Xiong Weiping (熊维平, born 1956) is President of Chinalco, China's largest diversified mining company.

==Biography==
Xiong Weiping is President of Chinalco and also chairman and Chief Executive Officer of Aluminum Corporation of China Limited (“Chalco”), and Chairman of Chalco's Remuneration and Nomination Committee. He has a PhD and is a professor in Mineral Engineering of Central South University. He is also a PhD Supervisor at Guanghua School of Management, Beijing University. Prior to his current position at Chinalco, Xiong's previous roles included: Executive Vice President of Central South University, Dean of the School of Management; Deputy General Manager of China Copper, Lead and Zinc Group Company; Deputy General Manager and Vice President of Chinalco; Senior Vice President and President of Chalco.
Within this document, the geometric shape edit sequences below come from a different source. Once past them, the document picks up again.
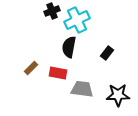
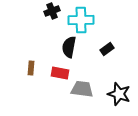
cyan cross: moved 4 px right; rotated 25 degrees clockwise
black rectangle: moved 4 px up; rotated 16 degrees clockwise
brown rectangle: rotated 40 degrees counterclockwise
red rectangle: moved 2 px right
black star: moved 1 px right, 1 px up; rotated 20 degrees clockwise
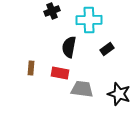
cyan cross: moved 8 px right
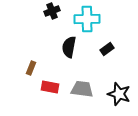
cyan cross: moved 2 px left, 1 px up
brown rectangle: rotated 16 degrees clockwise
red rectangle: moved 10 px left, 14 px down
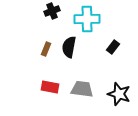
black rectangle: moved 6 px right, 2 px up; rotated 16 degrees counterclockwise
brown rectangle: moved 15 px right, 19 px up
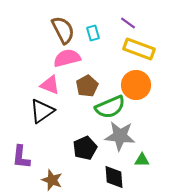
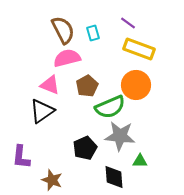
green triangle: moved 2 px left, 1 px down
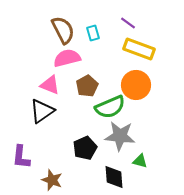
green triangle: rotated 14 degrees clockwise
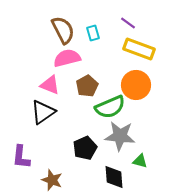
black triangle: moved 1 px right, 1 px down
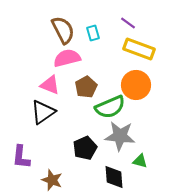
brown pentagon: moved 1 px left, 1 px down
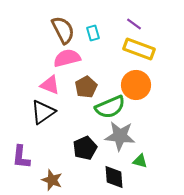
purple line: moved 6 px right, 1 px down
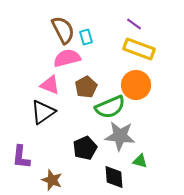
cyan rectangle: moved 7 px left, 4 px down
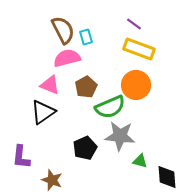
black diamond: moved 53 px right
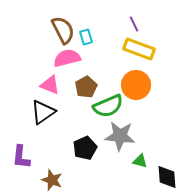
purple line: rotated 28 degrees clockwise
green semicircle: moved 2 px left, 1 px up
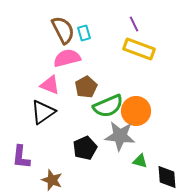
cyan rectangle: moved 2 px left, 4 px up
orange circle: moved 26 px down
From June 2006 to 2009, he served as the Vice Chairman and President of China National Travel Service (HK) Group Corporation and China Travel Service (Holdings) Hong Kong Limited as well as the Vice Chairman and President of China Travel International Investment Hong Kong Limited.

Xiong is a member of the 18th Central Commission for Discipline Inspection.

In October 2014, Chengdu mayor Ge Honglin replaced Xiong Weiping as Chinalco's top executive.